The transparency of nanofibrous scaffolds is of highest interest for potential applications like corneal wound dressings in corneal tissue engineering. In this study, we provide a detailed analysis of light transmission through electrospun polycaprolactone (PCL) scaffolds. PCL scaffolds were produced via electrospinning, with fiber diameters in the range from (35 ± 13) nm to (167 ± 35) nm. Light transmission measurements were conducted using UV–vis spectroscopy in the range of visible light and analyzed with respect to the influence of scaffold thickness, fiber diameter, and surrounding medium. Contour plots were compiled for a straightforward access to light transmission values for arbitrary scaffold thicknesses. Depending on the fiber diameter, transmission values between 15% and 75% were observed for scaffold thicknesses of 10 µm. With a decreasing fiber diameter, light transmission could be improved, as well as with matching refractive indices of fiber material and medium.
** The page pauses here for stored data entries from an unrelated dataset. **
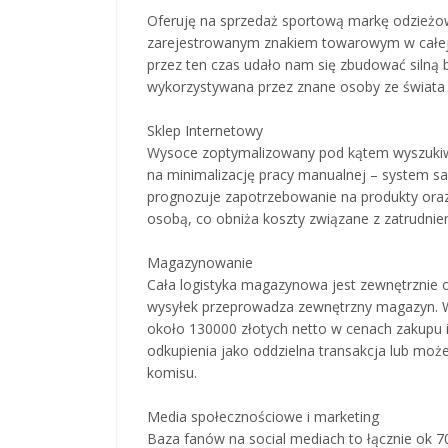
Oferuję na sprzedaż sportową markę odzieżow
zarejestrowanym znakiem towarowym w całej U
przez ten czas udało nam się zbudować silną ba
wykorzystywana przez znane osoby ze świata 
Sklep Internetowy
Wysoce zoptymalizowany pod kątem wyszukiwa
na minimalizację pracy manualnej – system 
prognozuje zapotrzebowanie na produkty oraz
osobą, co obniża koszty związane z zatrudnie
Magazynowanie
Cała logistyka magazynowa jest zewnętrznie 
wysyłek przeprowadza zewnętrzny magazyn. W
około 130000 złotych netto w cenach zakupu i 
odkupienia jako oddzielna transakcja lub mo
komisu.
Media społecznościowe i marketing
Baza fanów na social mediach to łącznie ok 7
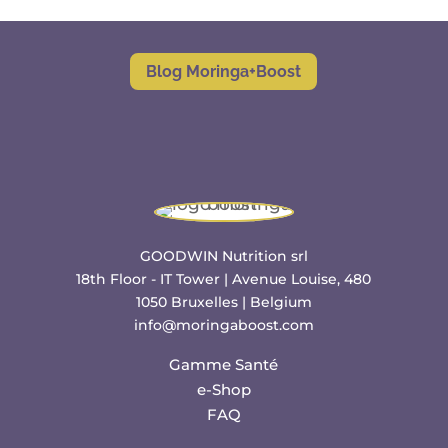
Blog Moringa+Boost
GOODWIN Nutrition srl
18th Floor - IT Tower | Avenue Louise, 480
1050 Bruxelles | Belgium
info@moringaboost.com
Gamme Santé
e-Shop
FAQ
For corneal tissue engineering, scaffolds should be designed as thin as possible and fabricated from polymers with a matching refractive index to that of the human cornea. Concerning fiber diameter, smaller fiber diameters should be favored for maximizing graft transparency. Finally, a novel, semi-empirical formulation of light transmission through nanofibrous scaffolds is presented.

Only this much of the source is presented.